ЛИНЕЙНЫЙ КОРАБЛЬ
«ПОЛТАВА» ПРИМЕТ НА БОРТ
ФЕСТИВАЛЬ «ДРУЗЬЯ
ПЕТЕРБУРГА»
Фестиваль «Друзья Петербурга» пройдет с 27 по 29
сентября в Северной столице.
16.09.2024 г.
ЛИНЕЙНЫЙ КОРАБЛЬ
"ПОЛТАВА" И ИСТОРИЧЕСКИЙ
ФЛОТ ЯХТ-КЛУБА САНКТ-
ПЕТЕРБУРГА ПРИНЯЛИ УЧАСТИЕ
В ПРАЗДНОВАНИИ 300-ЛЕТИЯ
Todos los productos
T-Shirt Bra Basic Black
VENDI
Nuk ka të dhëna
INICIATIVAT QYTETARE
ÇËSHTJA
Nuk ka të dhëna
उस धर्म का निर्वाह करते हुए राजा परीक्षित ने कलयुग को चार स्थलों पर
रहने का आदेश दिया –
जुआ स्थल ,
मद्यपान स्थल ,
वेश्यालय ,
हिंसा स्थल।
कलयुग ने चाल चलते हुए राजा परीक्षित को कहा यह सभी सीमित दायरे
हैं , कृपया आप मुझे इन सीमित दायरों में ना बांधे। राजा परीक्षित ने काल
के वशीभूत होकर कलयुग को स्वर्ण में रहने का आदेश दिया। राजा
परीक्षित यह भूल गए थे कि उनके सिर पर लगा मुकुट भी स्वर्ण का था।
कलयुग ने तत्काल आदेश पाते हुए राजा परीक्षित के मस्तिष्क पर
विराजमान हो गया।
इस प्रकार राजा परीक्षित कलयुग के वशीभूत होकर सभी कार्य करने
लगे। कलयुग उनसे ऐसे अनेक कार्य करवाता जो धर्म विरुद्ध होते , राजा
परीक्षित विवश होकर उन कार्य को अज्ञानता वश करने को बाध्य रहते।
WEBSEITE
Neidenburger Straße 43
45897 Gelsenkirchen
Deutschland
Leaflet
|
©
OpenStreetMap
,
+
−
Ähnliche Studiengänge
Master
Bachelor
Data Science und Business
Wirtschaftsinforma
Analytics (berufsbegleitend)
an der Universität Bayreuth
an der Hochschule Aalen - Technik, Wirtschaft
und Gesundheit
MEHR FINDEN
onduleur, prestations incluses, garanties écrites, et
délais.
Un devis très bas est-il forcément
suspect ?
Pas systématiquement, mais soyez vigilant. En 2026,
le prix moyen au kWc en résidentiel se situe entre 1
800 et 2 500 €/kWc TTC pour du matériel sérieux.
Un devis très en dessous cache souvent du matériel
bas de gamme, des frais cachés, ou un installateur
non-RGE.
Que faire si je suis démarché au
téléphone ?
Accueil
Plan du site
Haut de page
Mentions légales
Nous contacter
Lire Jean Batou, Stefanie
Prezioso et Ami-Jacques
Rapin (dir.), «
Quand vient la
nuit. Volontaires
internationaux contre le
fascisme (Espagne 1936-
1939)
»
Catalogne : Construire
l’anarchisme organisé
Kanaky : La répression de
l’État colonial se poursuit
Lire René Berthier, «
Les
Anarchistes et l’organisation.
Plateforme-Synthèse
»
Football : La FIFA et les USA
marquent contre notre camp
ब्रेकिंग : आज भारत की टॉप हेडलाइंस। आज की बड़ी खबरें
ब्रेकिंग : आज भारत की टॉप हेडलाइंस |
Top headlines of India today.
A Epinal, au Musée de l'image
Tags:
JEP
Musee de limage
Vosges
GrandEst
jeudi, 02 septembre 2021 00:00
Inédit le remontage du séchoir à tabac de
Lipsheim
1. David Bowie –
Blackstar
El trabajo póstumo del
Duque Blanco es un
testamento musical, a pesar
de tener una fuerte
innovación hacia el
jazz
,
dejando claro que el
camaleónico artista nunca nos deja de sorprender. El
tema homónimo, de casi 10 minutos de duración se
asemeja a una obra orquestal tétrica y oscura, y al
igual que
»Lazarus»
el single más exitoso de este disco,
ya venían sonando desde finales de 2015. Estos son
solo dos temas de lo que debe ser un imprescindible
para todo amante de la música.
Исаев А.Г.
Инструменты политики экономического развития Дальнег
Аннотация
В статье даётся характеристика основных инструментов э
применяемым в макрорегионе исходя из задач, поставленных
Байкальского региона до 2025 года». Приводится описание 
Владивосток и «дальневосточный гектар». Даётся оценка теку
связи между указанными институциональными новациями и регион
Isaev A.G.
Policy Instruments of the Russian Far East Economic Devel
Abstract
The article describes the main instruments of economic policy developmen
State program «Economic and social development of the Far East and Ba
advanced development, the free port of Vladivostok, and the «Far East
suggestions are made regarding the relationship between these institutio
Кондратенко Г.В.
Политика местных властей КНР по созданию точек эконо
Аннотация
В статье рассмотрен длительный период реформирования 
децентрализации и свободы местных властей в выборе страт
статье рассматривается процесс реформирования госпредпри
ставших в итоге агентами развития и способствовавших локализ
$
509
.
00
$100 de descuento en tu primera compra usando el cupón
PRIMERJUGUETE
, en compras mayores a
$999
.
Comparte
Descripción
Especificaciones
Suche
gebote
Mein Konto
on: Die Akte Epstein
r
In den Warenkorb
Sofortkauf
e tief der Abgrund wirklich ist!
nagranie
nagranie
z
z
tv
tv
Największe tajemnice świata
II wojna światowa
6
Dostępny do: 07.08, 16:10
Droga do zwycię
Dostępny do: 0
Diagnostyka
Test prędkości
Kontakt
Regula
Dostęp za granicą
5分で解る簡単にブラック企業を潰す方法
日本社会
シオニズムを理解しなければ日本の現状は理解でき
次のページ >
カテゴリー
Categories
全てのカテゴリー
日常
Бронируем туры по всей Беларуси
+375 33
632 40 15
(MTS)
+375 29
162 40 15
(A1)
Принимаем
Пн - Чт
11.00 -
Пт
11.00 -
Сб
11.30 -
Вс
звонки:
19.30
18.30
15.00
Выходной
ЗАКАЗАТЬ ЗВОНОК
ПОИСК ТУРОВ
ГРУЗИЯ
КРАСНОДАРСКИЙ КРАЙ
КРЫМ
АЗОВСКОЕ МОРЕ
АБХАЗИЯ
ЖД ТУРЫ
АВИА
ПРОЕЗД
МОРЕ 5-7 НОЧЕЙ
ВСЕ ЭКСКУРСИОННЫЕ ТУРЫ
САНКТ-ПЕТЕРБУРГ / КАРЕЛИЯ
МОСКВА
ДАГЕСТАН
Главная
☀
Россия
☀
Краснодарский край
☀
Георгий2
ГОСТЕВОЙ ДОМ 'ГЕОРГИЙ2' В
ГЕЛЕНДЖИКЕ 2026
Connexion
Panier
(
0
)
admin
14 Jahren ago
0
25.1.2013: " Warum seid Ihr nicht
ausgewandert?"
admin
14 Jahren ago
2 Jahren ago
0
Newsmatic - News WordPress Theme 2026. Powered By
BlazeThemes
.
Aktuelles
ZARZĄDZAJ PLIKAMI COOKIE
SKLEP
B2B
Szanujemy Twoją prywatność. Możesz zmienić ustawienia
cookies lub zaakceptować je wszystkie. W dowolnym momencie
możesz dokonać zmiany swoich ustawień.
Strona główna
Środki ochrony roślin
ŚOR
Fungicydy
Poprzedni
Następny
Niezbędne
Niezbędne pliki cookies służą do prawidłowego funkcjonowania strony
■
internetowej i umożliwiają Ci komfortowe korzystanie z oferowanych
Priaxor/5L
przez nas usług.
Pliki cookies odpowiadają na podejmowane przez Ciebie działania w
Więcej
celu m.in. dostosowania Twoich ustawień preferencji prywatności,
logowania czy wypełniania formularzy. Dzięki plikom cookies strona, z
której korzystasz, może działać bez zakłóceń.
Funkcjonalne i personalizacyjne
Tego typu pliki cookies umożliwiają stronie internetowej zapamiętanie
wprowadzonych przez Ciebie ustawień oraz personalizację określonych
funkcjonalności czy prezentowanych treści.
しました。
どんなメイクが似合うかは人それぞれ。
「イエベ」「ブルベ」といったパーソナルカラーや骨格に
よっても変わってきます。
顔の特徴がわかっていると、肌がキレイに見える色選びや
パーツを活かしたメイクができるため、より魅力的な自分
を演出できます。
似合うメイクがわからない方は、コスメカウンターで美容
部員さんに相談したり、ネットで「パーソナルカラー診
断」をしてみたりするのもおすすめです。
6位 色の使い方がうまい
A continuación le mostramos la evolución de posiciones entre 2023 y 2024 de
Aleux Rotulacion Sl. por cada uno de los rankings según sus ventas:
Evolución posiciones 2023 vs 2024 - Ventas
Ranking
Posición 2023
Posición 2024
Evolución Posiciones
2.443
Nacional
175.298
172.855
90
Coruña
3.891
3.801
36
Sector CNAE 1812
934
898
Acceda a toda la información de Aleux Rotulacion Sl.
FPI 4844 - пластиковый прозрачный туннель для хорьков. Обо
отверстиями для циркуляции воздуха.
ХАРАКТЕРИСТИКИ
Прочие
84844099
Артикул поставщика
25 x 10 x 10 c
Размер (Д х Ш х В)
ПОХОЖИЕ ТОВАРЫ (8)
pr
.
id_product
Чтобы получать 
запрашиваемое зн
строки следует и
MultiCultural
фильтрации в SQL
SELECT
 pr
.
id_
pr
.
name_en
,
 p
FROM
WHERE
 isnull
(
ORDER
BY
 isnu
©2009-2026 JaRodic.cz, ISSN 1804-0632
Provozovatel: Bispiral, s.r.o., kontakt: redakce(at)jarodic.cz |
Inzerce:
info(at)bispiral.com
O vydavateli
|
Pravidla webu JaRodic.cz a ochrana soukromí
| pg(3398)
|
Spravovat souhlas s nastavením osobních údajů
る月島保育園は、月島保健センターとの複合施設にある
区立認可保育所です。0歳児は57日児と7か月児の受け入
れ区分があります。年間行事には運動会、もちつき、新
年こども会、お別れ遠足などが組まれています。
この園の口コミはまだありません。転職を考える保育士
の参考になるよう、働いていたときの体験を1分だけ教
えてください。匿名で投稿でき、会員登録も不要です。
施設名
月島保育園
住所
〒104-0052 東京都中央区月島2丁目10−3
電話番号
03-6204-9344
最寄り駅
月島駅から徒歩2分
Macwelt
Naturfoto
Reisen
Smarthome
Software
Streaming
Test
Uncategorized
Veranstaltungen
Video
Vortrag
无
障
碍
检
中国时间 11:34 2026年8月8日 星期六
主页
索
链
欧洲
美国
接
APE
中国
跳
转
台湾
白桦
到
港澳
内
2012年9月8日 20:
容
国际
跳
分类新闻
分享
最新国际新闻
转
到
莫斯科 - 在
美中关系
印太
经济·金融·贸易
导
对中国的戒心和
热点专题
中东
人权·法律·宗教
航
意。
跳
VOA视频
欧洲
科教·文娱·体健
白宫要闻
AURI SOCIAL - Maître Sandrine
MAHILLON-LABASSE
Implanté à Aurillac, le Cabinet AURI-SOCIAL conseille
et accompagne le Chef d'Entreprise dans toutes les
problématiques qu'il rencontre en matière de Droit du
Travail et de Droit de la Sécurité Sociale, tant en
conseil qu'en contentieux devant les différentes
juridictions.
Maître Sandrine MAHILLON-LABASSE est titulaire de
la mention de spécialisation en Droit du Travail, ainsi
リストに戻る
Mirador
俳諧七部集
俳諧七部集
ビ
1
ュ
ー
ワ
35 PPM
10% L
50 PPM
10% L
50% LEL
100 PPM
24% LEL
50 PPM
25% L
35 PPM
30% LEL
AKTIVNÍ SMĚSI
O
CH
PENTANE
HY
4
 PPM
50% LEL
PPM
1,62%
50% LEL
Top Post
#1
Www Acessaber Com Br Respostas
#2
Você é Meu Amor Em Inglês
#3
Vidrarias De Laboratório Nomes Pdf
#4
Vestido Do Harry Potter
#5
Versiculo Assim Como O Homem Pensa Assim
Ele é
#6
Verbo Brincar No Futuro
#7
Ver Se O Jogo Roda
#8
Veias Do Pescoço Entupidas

════════════════════

• _Requirement_
Your answer must consist solely of the lines above between the line holding "JaRodic.cz, ISSN 1804-0632" and the line holding "Travail et de", inclusive, copied exactly.

• _Expected output_
©2009-2026 JaRodic.cz, ISSN 1804-0632
Provozovatel: Bispiral, s.r.o., kontakt: redakce(at)jarodic.cz |
Inzerce:
info(at)bispiral.com
O vydavateli
|
Pravidla webu JaRodic.cz a ochrana soukromí
| pg(3398)
|
Spravovat souhlas s nastavením osobních údajů
る月島保育園は、月島保健センターとの複合施設にある
区立認可保育所です。0歳児は57日児と7か月児の受け入
れ区分があります。年間行事には運動会、もちつき、新
年こども会、お別れ遠足などが組まれています。
この園の口コミはまだありません。転職を考える保育士
の参考になるよう、働いていたときの体験を1分だけ教
えてください。匿名で投稿でき、会員登録も不要です。
施設名
月島保育園
住所
〒104-0052 東京都中央区月島2丁目10−3
電話番号
03-6204-9344
最寄り駅
月島駅から徒歩2分
Macwelt
Naturfoto
Reisen
Smarthome
Software
Streaming
Test
Uncategorized
Veranstaltungen
Video
Vortrag
无
障
碍
检
中国时间 11:34 2026年8月8日 星期六
主页
索
链
欧洲
美国
接
APE
中国
跳
转
台湾
白桦
到
港澳
内
2012年9月8日 20:
容
国际
跳
分类新闻
分享
最新国际新闻
转
到
莫斯科 - 在
美中关系
印太
经济·金融·贸易
导
对中国的戒心和
热点专题
中东
人权·法律·宗教
航
意。
跳
VOA视频
欧洲
科教·文娱·体健
白宫要闻
AURI SOCIAL - Maître Sandrine
MAHILLON-LABASSE
Implanté à Aurillac, le Cabinet AURI-SOCIAL conseille
et accompagne le Chef d'Entreprise dans toutes les
problématiques qu'il rencontre en matière de Droit du
Travail et de Droit de la Sécurité Sociale, tant en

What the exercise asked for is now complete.